However, algorithms for the HTML web such as Google’s PageRank do not take advantage of
the semantic web’s numerous capabilities, and is also less efficient as documents need to be first
converted into HTML format in order to be ranked, so an algorithm was developed that first
ranks each term based upon its usage and associations with other terms; and then ranks each
document based on the terms it contains. Additionally, a function to determine the depth and
specificity of a document (reference, scholarly, etc.) was integrated alongside the document rank
to provide for a more streamlined and relevant search.
3
Introduction
The current world wide web is a collection of HTML (HyperText Markup Language)
documents interconnected through URL (Uniform Resource Locator) links. While HTML sets a
standard for accessible creation of structured documents, pages created through the language
require humans to read and interpret, and are incomprehensible to the computer. The computer
sees the HTML web as a collection of pages, and although it can access the data on each page
(for example performing a search for a specific term), it is unable to assign any type of meaning
to the data. The Semantic Web aims to create a "web of data", as opposed to a "web of
documents", in which data can be stored in a form understood by machines, allowing for
computer automation of tasks. Such a web would advance artificial intelligence and learning by
enabling machines to not only comprehend terms and data, but more importantly learn the
relationships and associations between objects on the web, contributing to a better understanding
of the environment and the ability to make independent decisions based on previous knowledge.
The Page Rank algorithm was developed by Sergey Brin and Larry Page, and today is the
underlying structure of the Google search engine. It works by giving each page a PageRank (PR)
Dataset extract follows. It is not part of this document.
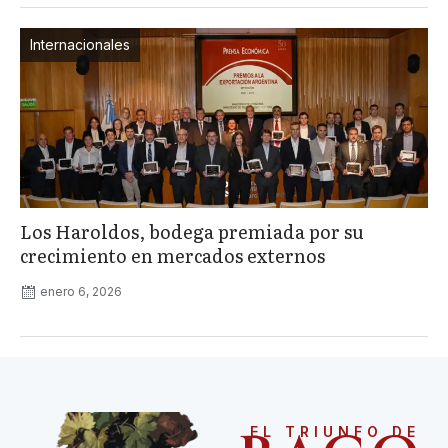
Internacionales
Los Haroldos, bodega premiada por su
crecimiento en mercados externos
enero 6, 2026
EL TRIUNFO DE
based on the number of incoming links it receives, factoring in the rank divided by the number of
outbound links of each page that the links come from. Thus, a relatively unimportant page with a
small PR would not give a large contribution to another page's PR, and a page with numerous
outbound links would give only small contributions to each of the linked pages. Since each
page’s rank depends on the others', and the page ranks of all the pages change after each
iteration, this algorithm is executed repeatedly until relative convergence. The algorithm also
uses the "random surfer model" to predict whether links will be followed or not. Using an
arbitrary damping factor d representing the likelihood a random surfer will follow a link, the
4
algorithm accounts for two scenarios: the surfer follows the link, or he doesn't, in which case he
picks another random page and starts surfing again. Studies have shown that d is around 0.85.7
However, the traditional PageRank algorithm does not take advantage of the semantic
web structure and requires SWD's to be converted into HTML form, so this project intended to
create a new algorithm that would rank not only documents, but also terms, leading to more
meaningful rankings based upon content rather than links. Developing such a system would
enable computers to learn what data and ideas are important on the web, rather than just which
pages, and perhaps autonomously predict and publish new information of potential significance.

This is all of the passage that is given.